• **LISTED ENTRIES**
○ ○ ○ ○ ○
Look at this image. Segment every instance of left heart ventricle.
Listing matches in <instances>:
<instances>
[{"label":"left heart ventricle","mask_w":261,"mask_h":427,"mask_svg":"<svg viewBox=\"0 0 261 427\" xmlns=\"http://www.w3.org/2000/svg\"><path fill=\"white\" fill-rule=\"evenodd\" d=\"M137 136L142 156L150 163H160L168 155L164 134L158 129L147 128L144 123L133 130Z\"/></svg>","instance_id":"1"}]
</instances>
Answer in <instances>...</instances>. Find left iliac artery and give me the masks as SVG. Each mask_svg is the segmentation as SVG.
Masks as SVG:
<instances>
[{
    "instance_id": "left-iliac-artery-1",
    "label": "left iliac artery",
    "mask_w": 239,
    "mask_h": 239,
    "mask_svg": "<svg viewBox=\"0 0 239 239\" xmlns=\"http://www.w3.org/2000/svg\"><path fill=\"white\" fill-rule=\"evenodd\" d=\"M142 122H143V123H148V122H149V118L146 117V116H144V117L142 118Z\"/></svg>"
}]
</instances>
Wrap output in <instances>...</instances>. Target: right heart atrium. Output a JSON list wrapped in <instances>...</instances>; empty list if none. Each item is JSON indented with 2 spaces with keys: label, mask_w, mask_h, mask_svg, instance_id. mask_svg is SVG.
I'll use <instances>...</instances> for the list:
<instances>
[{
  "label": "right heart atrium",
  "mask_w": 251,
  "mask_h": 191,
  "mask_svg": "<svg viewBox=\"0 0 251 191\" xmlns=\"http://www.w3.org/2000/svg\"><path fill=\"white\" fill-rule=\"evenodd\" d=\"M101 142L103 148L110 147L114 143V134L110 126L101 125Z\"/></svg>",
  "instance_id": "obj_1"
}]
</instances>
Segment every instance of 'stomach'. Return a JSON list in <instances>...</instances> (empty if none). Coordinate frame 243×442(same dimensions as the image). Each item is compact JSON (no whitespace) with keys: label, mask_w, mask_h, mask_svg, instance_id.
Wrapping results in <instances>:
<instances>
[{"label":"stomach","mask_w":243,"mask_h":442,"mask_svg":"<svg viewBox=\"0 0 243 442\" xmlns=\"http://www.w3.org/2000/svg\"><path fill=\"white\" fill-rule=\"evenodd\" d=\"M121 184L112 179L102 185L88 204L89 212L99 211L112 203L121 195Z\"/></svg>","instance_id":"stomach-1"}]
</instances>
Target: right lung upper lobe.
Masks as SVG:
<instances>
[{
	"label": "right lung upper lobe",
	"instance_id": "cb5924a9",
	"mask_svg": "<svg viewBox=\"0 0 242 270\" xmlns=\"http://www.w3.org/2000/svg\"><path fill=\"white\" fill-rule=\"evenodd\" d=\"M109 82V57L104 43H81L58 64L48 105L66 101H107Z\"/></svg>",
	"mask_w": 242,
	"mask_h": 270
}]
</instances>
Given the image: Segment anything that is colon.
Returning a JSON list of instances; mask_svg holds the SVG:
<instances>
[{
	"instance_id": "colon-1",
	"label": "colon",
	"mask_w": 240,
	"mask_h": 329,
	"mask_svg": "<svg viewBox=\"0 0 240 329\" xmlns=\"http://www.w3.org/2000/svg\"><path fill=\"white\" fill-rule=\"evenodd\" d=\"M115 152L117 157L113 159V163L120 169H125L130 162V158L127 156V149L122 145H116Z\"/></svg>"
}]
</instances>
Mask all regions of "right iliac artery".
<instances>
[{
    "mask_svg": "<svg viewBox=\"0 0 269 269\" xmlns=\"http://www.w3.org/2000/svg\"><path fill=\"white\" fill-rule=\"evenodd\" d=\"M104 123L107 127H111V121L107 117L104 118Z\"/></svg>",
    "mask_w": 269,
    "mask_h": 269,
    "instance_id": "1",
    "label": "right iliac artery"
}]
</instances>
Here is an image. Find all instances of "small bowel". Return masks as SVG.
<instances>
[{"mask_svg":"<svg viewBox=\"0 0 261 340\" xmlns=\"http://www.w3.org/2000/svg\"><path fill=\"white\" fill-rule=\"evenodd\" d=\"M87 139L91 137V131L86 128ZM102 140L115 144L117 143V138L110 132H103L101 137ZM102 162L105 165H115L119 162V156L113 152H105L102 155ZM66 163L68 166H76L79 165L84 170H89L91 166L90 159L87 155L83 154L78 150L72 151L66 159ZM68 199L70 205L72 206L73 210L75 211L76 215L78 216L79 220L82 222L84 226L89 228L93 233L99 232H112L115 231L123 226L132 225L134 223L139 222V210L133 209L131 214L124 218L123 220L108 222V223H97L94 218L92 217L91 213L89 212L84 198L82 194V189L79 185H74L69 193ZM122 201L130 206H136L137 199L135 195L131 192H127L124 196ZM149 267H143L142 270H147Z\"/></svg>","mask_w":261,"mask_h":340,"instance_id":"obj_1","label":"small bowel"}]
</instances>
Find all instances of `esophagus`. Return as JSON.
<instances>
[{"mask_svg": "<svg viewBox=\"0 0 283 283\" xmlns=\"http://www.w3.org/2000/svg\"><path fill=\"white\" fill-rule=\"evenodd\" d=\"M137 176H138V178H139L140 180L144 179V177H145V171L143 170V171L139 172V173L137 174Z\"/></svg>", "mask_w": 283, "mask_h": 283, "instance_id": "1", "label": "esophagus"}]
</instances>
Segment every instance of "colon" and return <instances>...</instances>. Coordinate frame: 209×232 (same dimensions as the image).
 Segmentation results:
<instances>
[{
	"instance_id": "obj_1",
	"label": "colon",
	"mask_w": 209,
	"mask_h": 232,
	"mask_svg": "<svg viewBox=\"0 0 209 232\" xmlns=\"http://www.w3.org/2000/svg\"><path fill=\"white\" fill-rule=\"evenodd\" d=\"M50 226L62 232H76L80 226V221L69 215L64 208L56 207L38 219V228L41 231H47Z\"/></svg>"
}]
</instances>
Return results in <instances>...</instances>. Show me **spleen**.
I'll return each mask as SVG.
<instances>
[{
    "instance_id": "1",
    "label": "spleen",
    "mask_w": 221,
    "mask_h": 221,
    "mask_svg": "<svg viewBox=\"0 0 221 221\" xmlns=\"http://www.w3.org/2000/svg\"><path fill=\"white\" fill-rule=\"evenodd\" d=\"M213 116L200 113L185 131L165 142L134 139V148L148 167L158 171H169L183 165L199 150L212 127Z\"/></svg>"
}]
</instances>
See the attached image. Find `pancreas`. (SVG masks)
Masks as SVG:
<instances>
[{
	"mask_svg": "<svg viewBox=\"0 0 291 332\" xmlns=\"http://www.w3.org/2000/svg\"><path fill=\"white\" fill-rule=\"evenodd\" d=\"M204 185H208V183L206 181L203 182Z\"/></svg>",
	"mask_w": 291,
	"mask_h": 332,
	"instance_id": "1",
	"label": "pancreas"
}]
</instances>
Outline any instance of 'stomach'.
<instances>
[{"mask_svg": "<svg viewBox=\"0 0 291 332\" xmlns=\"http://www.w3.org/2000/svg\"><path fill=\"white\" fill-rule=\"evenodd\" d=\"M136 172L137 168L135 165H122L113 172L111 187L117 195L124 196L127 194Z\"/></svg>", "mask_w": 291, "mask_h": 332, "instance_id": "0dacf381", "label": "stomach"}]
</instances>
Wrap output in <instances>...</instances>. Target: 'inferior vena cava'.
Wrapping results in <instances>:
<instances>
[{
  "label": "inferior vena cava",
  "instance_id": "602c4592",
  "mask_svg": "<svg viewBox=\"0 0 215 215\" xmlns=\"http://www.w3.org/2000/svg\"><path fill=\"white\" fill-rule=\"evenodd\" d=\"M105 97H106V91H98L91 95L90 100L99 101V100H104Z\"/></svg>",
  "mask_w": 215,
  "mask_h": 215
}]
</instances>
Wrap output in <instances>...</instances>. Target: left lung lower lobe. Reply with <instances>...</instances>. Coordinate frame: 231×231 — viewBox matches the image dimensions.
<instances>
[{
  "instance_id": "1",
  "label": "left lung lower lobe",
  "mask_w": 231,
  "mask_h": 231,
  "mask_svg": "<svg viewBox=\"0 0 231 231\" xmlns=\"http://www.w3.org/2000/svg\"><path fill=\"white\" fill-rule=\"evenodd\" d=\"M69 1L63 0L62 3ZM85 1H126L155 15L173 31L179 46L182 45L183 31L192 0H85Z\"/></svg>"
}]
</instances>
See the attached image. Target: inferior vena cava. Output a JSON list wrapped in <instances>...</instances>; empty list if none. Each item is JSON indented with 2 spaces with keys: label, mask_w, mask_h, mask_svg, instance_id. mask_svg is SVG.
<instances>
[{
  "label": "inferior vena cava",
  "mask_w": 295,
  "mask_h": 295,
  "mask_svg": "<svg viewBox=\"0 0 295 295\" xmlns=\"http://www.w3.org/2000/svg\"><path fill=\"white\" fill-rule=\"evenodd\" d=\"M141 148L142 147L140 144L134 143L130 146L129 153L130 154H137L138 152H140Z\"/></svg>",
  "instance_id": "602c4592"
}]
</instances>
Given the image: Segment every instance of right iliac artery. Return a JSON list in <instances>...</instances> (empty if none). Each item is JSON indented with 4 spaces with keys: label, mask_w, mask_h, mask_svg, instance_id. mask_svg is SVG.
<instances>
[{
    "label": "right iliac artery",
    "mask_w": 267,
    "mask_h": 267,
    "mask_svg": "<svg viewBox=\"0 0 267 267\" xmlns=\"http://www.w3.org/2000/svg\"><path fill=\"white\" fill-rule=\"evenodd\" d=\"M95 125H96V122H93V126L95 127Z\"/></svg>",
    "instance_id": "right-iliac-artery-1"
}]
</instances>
○ ○ ○ ○ ○
• **TASK OBJECTIVE**
Would you please set down the lines from the one with "Given the image: Segment every" to the end of the data above, exactly and without any other lines?

• **ANSWER FOR THIS EXERCISE**
Given the image: Segment every instance of right iliac artery. Return a JSON list in <instances>...</instances> (empty if none). Each item is JSON indented with 4 spaces with keys: label, mask_w, mask_h, mask_svg, instance_id. mask_svg is SVG.
<instances>
[{
    "label": "right iliac artery",
    "mask_w": 267,
    "mask_h": 267,
    "mask_svg": "<svg viewBox=\"0 0 267 267\" xmlns=\"http://www.w3.org/2000/svg\"><path fill=\"white\" fill-rule=\"evenodd\" d=\"M95 125H96V122H93V126L95 127Z\"/></svg>",
    "instance_id": "right-iliac-artery-1"
}]
</instances>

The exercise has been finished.